Note that your client cannot claim deductions for expenses incurred in actively seeking paid work if they receive Newstart Allowance, Youth Allowance or Jobseeker payment as a job seeker.

To further explain to your client some of the more obscure claims listed above (those marked with an asterisk*), the ATO has provided brief guidance.

Income protection, sickness and accident insurance premiums
You can claim the cost of any premiums you paid for insurance against the loss of your income. You must include any payment you received under the policy for loss of your income at items 1, 2 or 24 on your tax return.

You cannot claim a deduction for a premium or any part of a premium which you paid under a policy to compensate you for such things as physical injury. Life insurance, trauma insurance and critical care insurance are some types of policies for which premiums are not deductible.

You cannot claim a deduction for a premium where the policy is taken out through your superannuation fund and the premiums are deducted from your superannuation contributions.

Net personal services income loss of a personal services entity that related to your personal services income
There are special rules for the income tax treatment of certain personal services income. Personal services income is income that is mainly a reward for your personal efforts or skills and is generally paid to you or to a personal services entity (being a company, partnership or trust).
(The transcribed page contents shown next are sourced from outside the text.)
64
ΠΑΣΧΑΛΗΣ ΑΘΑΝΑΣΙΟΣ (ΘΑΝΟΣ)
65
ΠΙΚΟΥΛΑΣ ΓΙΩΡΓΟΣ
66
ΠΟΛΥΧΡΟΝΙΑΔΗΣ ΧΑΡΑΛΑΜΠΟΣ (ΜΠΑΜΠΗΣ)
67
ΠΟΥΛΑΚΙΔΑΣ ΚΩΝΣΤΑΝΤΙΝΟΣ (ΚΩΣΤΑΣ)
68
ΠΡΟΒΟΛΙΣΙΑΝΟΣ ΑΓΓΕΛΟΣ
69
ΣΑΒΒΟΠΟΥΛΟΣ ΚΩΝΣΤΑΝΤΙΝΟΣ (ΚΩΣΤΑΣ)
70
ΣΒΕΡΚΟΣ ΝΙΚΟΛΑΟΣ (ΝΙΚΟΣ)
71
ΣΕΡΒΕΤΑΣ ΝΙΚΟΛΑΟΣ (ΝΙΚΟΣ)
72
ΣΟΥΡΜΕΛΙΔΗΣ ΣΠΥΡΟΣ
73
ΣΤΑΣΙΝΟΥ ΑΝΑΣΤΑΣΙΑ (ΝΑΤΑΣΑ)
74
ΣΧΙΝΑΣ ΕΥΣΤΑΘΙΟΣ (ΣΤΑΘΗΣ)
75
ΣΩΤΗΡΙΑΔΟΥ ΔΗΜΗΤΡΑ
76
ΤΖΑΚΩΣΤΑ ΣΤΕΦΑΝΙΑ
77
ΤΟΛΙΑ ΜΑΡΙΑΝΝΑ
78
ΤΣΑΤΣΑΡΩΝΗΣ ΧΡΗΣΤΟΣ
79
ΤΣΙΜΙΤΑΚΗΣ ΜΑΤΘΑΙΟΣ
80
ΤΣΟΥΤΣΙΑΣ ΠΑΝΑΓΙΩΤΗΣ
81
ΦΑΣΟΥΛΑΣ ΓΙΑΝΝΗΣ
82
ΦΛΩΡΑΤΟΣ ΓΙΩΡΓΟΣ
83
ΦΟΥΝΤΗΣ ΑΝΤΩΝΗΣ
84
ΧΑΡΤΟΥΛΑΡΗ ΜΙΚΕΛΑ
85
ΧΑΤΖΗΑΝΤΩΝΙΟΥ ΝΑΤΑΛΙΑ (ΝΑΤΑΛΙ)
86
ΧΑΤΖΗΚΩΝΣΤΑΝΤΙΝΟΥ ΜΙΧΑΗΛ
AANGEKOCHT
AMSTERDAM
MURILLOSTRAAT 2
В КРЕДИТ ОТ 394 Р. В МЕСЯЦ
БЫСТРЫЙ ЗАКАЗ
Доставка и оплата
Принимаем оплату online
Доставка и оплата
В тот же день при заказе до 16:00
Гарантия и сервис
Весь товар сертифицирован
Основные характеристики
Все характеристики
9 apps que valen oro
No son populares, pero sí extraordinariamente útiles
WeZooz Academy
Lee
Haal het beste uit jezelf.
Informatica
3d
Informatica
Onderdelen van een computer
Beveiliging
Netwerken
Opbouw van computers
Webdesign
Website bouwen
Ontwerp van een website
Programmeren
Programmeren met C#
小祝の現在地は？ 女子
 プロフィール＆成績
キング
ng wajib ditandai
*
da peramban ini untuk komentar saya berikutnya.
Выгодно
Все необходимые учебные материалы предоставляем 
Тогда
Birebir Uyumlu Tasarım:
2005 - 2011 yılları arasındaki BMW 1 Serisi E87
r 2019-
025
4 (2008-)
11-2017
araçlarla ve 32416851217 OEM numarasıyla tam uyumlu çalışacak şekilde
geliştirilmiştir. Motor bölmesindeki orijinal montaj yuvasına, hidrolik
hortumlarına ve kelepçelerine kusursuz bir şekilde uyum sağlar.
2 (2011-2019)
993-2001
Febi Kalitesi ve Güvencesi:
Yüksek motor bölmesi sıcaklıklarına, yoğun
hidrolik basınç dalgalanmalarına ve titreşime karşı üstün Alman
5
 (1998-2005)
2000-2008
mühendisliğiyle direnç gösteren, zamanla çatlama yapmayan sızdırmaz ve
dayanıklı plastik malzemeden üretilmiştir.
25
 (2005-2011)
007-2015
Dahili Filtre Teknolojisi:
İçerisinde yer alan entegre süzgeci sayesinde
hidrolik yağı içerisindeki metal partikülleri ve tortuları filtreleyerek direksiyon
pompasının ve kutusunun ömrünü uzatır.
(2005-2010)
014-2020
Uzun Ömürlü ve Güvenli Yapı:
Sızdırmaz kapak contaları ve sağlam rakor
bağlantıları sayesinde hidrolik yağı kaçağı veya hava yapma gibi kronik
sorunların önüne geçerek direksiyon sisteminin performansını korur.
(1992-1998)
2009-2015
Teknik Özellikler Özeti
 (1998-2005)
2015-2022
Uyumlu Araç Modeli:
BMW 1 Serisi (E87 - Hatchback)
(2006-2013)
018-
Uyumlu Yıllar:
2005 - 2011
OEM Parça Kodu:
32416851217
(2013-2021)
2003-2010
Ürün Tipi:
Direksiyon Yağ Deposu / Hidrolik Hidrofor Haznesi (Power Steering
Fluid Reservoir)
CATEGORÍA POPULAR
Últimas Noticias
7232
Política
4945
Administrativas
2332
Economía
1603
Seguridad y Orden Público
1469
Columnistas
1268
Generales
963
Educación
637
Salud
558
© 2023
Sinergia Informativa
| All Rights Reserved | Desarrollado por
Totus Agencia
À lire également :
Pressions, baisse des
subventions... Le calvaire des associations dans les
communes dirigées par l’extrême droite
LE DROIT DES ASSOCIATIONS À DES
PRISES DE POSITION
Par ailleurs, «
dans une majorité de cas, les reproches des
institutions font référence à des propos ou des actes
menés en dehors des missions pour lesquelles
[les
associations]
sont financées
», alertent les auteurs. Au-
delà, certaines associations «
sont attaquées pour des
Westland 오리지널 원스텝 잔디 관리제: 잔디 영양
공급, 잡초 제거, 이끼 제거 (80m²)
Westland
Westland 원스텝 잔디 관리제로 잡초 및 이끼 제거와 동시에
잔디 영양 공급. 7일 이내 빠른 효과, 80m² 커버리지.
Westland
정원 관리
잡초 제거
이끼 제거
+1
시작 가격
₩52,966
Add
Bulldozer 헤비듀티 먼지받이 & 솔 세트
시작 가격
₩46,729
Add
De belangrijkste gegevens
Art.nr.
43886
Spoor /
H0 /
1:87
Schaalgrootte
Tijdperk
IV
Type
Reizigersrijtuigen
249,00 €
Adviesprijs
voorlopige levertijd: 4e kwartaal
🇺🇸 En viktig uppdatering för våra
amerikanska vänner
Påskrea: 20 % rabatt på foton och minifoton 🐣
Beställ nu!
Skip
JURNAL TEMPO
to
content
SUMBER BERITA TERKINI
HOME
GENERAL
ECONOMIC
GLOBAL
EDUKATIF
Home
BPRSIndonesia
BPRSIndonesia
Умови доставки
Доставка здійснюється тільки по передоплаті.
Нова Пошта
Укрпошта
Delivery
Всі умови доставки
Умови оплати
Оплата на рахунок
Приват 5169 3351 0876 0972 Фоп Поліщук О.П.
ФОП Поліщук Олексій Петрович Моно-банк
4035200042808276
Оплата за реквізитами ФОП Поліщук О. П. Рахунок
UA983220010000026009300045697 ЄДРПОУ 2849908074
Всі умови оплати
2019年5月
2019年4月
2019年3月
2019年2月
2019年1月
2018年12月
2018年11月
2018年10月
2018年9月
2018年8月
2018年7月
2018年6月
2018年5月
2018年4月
Where the payment was made to a personal services entity and that entity incurred a personal services income loss relating to your personal services income, you can claim a deduction for that loss.

For more information about personal services income deductions, see Company, partnership or trust.

Section 40-880 deductions
This section allows you to claim a deduction for certain business-related capital expenditure over five income years or immediately in case of some start-up expenses.

Expenditure deductible over five income years

Claim a section 40-880 deduction at this item if:

  • you incurred the relevant capital expense, and
    • the expenditure relates to a business that was proposed at the time the expense was incurred
    • the business commenced by 30 June 2020, and
    • you are carrying on the business through a company or trust, or
  • you incurred the relevant capital expense and the expenditure relates to a business which ceased in a previous income year and you carried on the business through a company or trust.

If you incurred relevant section 40-880 expenses in relation to a business which ceased in a previous income year and you carried on the business as a sole trader or through a partnership, claim the amount at item P8 Business income and expenses on the Business and professional items schedule for individuals 2020. If this applies to you, then you should lodge your tax return using myTax or a registered tax agent.

Certain start-up expenses

From 1 July 2015, section 40-880 of the ITAA 1997 allows a taxpayer who is not in business, or who is a small business entity, to immediately deduct certain start-up expenses relating to the structure or operation of a business that is proposed to be carried on.

Expenditure is fully deductible in the income year in which it is incurred if it:

  • is incurred by you and you are a small business entity or you were not in business during the income year, and
  • relates to a business that is proposed to be carried on, and
  • is either
    • incurred for advice or services relating to the structure or operation of the business, or
    • paid to an Australian government agency in relation to setting up the business or establishing its operating structure.

If you incurred relevant section 40-880 expenses that do not qualify for immediate deduction and you had not commenced the business by 30 June 2020, your deduction for this amount will be deferred until the year in which the business activity commences. The deferred amount may be deducted in the income year in which the activity commences.